[Extracted page text data]
* * * * * * * * *
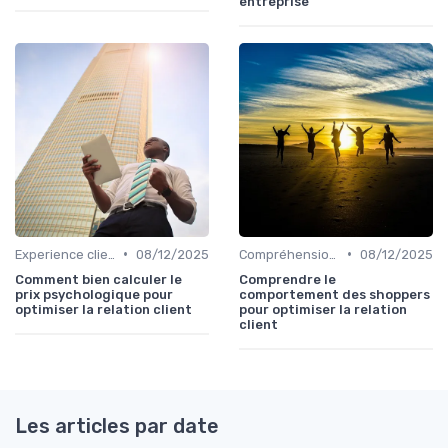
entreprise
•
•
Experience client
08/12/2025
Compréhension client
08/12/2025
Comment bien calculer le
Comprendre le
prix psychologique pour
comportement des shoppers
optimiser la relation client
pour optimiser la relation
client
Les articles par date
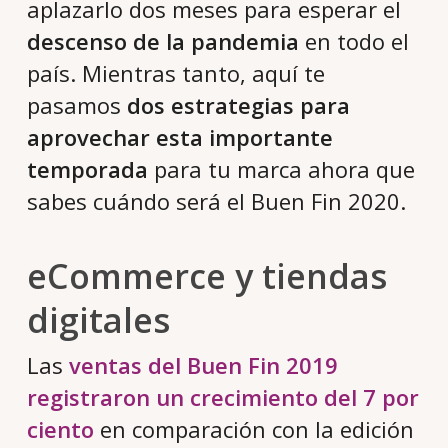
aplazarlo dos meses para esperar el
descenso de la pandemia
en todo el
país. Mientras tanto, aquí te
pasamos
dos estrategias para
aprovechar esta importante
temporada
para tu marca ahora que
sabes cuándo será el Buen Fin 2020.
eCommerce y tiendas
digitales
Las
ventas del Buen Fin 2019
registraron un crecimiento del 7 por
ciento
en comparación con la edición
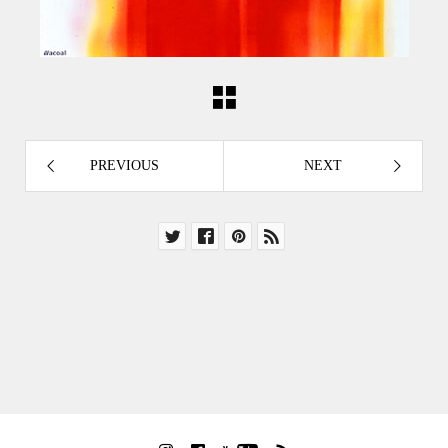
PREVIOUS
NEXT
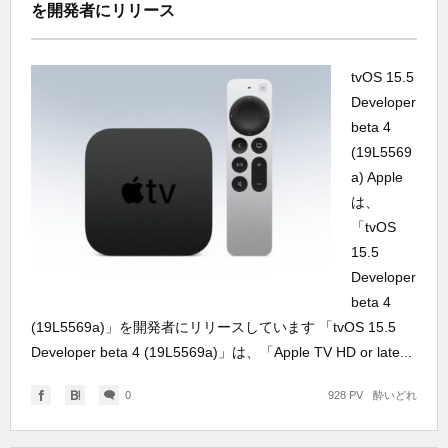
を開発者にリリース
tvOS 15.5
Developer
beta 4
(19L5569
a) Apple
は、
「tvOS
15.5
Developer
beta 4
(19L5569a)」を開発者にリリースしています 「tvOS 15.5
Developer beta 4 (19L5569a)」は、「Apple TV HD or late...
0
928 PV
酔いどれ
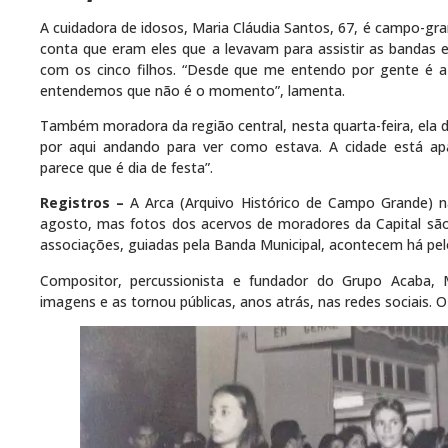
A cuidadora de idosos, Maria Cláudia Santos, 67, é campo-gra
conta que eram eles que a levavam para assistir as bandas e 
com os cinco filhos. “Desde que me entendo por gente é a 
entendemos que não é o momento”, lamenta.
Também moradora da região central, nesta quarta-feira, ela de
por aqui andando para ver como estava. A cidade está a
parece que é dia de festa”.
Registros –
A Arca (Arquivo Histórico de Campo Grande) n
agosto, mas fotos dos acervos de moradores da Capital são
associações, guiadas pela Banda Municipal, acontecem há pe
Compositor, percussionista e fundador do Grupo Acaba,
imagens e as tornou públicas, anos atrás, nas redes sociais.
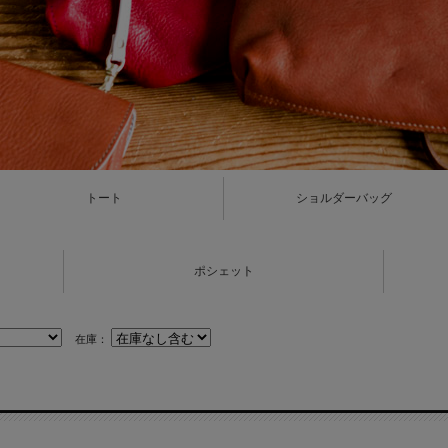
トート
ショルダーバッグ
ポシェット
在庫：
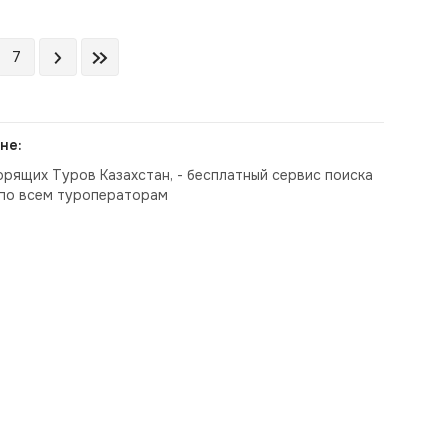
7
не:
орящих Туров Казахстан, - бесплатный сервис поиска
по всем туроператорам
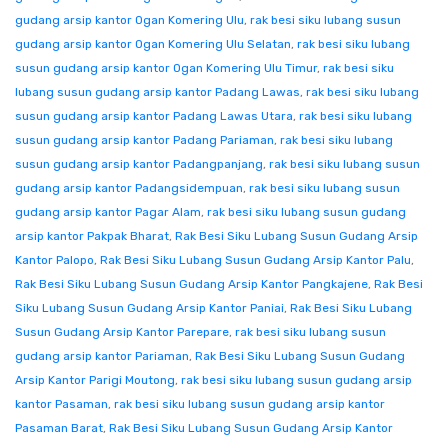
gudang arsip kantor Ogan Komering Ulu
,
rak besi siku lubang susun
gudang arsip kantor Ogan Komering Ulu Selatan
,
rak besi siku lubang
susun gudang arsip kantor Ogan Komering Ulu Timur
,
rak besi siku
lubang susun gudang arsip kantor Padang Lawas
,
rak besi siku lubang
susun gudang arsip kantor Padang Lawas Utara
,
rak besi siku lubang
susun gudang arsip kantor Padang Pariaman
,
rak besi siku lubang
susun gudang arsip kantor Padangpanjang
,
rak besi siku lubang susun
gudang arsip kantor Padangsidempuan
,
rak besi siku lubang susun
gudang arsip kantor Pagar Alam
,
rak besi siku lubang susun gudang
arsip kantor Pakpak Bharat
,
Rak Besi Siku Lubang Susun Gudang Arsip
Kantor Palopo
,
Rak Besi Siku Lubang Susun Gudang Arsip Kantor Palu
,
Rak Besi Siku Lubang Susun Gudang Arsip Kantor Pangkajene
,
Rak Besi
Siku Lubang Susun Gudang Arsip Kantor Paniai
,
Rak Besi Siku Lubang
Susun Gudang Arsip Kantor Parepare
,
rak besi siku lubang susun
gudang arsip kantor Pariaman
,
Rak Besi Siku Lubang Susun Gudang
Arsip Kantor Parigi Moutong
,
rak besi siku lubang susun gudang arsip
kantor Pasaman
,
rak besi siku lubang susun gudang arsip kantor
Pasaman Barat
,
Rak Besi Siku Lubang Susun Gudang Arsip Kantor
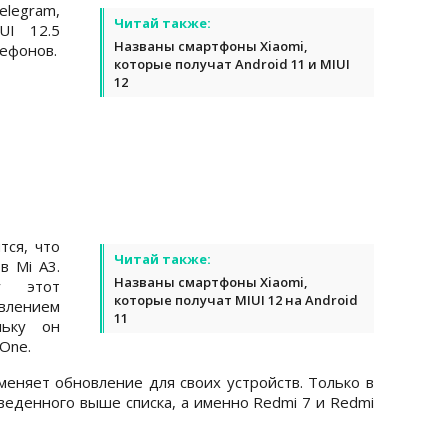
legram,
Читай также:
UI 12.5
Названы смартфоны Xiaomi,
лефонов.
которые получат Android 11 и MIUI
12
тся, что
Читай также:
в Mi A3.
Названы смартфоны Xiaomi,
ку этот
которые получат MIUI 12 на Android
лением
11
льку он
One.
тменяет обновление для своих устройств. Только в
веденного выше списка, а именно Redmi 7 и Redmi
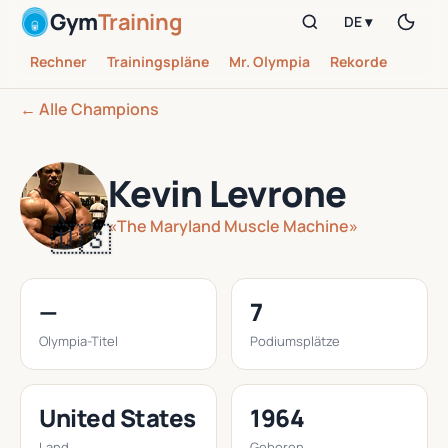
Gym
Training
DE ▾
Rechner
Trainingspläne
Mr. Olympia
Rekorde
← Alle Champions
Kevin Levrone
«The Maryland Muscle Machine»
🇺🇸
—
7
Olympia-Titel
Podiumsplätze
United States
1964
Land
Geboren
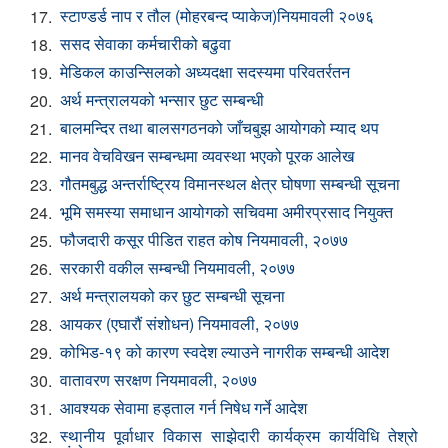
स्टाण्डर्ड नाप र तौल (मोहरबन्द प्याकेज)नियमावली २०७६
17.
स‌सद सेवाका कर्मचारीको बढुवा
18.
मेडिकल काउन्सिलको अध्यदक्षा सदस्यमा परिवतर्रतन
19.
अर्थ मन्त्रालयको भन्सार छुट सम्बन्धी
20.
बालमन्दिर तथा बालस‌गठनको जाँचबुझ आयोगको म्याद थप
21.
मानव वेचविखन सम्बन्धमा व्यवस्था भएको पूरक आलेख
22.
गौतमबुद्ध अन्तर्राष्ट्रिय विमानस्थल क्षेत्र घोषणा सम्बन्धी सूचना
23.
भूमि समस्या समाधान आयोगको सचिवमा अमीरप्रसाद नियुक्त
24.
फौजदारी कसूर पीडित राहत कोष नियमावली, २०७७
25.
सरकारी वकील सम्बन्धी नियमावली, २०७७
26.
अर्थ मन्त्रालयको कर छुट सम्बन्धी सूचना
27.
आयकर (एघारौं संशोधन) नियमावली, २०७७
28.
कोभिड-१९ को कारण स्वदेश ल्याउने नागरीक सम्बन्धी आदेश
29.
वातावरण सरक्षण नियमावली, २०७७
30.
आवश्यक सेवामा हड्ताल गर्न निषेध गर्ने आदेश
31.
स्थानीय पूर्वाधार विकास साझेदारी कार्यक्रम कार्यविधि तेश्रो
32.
* * * * * * * * *
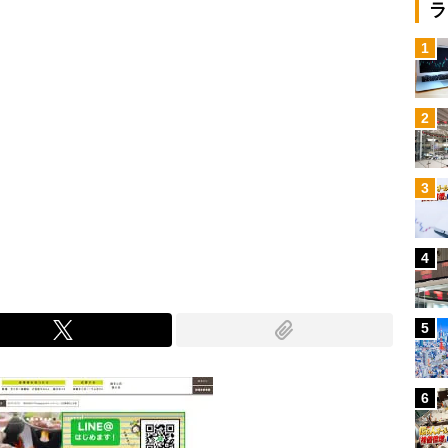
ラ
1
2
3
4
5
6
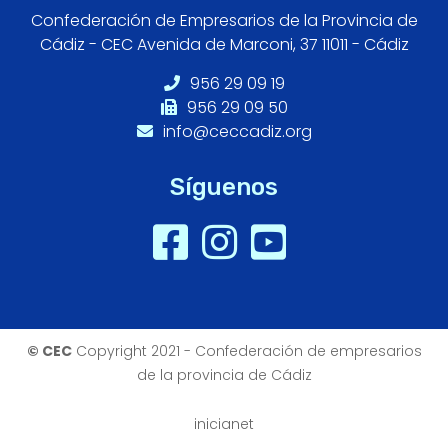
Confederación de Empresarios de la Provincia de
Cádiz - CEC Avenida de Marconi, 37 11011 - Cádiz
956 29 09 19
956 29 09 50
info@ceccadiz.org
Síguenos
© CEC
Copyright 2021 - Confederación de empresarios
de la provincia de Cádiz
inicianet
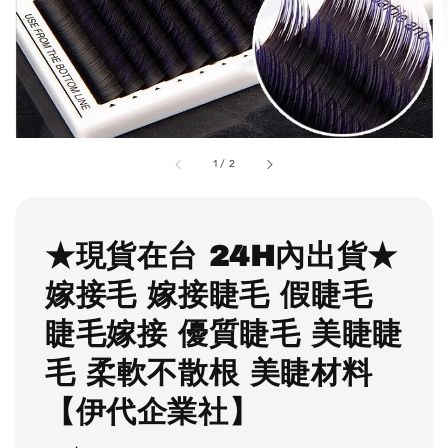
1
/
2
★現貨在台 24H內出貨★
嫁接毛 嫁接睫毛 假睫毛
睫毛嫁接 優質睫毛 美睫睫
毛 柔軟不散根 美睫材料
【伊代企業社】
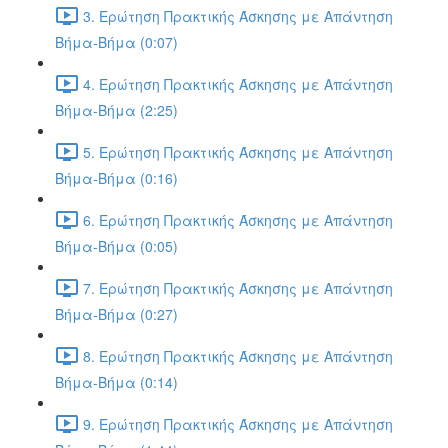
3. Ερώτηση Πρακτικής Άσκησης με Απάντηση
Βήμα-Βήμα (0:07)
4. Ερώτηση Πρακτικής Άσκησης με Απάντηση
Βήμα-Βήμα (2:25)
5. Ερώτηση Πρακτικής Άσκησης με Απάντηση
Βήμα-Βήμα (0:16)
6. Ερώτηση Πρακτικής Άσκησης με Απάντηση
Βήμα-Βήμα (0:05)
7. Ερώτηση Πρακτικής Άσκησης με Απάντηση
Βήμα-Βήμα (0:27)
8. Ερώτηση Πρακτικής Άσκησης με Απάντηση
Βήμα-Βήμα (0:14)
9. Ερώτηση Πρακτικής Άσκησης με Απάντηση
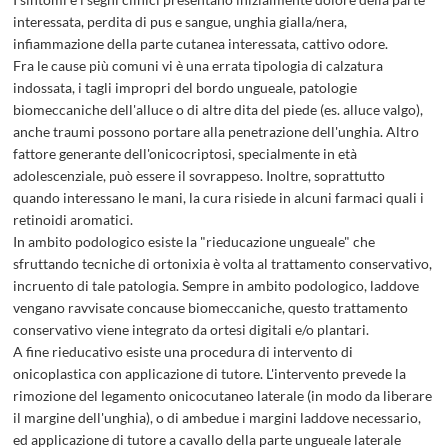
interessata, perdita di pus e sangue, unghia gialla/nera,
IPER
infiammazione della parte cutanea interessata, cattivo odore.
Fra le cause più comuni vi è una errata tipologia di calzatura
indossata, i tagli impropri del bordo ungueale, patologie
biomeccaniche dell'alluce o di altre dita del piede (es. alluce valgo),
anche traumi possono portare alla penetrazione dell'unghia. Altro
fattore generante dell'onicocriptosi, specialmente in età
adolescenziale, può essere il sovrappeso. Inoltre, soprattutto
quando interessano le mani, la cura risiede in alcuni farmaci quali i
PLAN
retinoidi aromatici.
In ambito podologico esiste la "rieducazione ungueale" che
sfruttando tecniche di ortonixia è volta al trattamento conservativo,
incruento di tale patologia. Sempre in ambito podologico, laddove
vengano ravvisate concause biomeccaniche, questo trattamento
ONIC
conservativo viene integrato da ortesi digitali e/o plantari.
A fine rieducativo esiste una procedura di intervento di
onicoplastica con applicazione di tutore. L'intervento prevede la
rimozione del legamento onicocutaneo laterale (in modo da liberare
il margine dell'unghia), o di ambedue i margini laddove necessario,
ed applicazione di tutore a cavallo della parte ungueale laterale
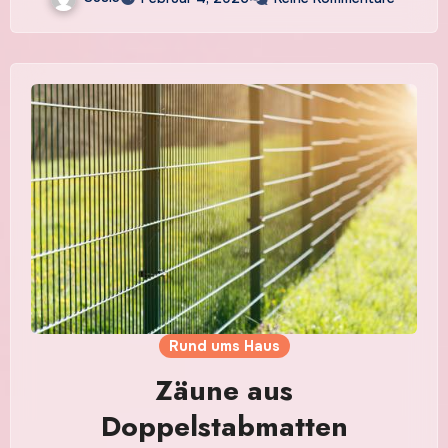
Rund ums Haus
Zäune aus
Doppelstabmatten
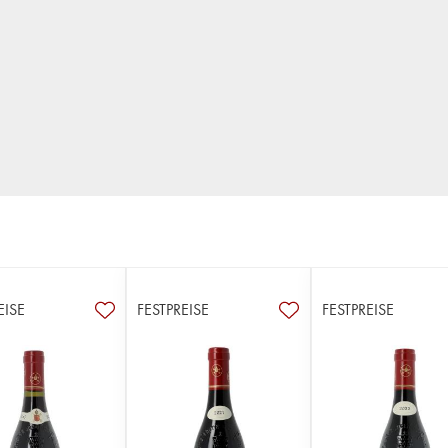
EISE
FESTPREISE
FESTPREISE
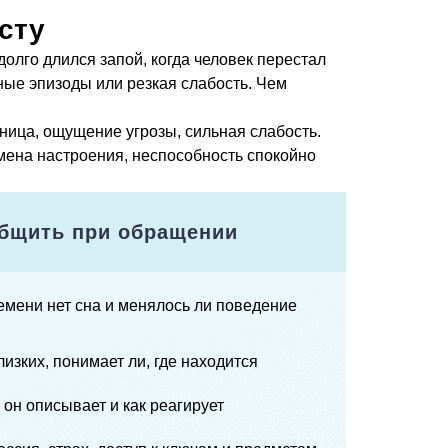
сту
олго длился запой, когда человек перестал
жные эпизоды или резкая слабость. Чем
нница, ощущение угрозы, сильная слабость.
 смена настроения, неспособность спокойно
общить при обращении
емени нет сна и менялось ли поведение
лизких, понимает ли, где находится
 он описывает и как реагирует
* * * * * * * * *
**What is being asked**
Where a line in the records above includes the string "Confederación", show it.

**Problem solution**
Confederación de Empresarios de la Provincia de
Copyright 2021 - Confederación de empresarios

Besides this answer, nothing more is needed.